By James Bailey
As a former superintendent and now consultant for a small startup tech company, I have experienced both sides of hiring a third party vendor. I have hired consulting firms and edtech vendors as a superintendent, and as a consultant, I have partnered with schools to employ a technology platform for growth and reflection.
In both cases, there is a recognition that schools and districts have limited resources, so money should not be spent without deep intention. Leaders want to “hire” outside vendors because they don’t have that capacity in their own systems, and tech vendors want to partner because they want to expand the capacity at a school around a specific problem.
However, as a district or school leader, you need to think about more than the service or product you are buying: you are really purchasing a job to be done (JTBD). Originally proposed by Clayton Christensen, this business idea defined for schools is, “the process a school goes through whenever it aims to change its existing situation into a preferred one, but cannot because there are constraints that stop it.”
Figure 1: From A. Klement https://jtbd.info/know-the-two-very-different-interpretations-of-jobs-to-be-done-5a18b748bd89
A JTBD is about a desire for progress:
1. There is your current way of educating/working
2. There is a new, better way of educating/ working you desire
3. Constraints block you going from #1 to #2
Removing those constraints IS
the Job to be Done that both schools and vendors are trying to figure out but often in their own silos.
So as someone who sees personalization as a major JTBD on both sides of the equation, here are 8 “jobs to be done” that schools and consultants/vendors need from each other.
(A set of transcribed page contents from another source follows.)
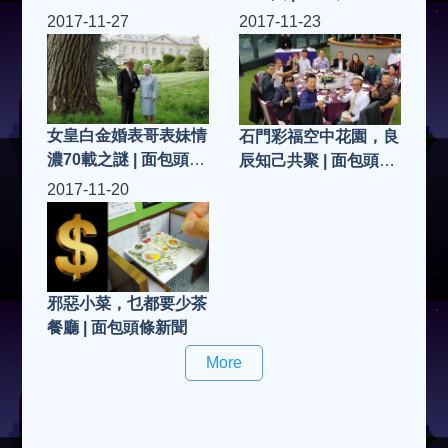
2017-11-27
2017-11-23
女皇白金婚表哥表妹情
石門彩福空中花園，良
濃70載之謎 | 面包頭條
辰知己共聚 | 面包頭條
新聞
新聞
2017-11-20
邪惡小菜，乜都要少茶
餐廳 | 面包頭條新聞
More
Schools are hiring consultants/tech vendors, not just for their product, but also to:
1. Increase their capacity: many schools struggle to create the internal capacity necessary to move to more personalized learning models. Schools need third-party vendors to help add new knowledge, skills and ways of thinking about these new models.
2. Become thought partners: given each school context is somewhat different, schools and their leaders need thought partners to help think not only about new learning models, but implementation strategies, communication strategies and changing the mindsets of adult learners.
3. Think about impact: since resources are always scarce in schools, knowing the impact of technology or training has become more critical the past few years. Schools need third party vendors who have the capacity and willingness to measure the impact of product/services on student learning.
4. Provide flexibility: again, given schools have different contexts, they need vendors that provide a problem-first mentality. Rather than offering an immediate solution, schools want third-party vendors who are flexible and willing to adapt and iterate over time with the school based on their local needs.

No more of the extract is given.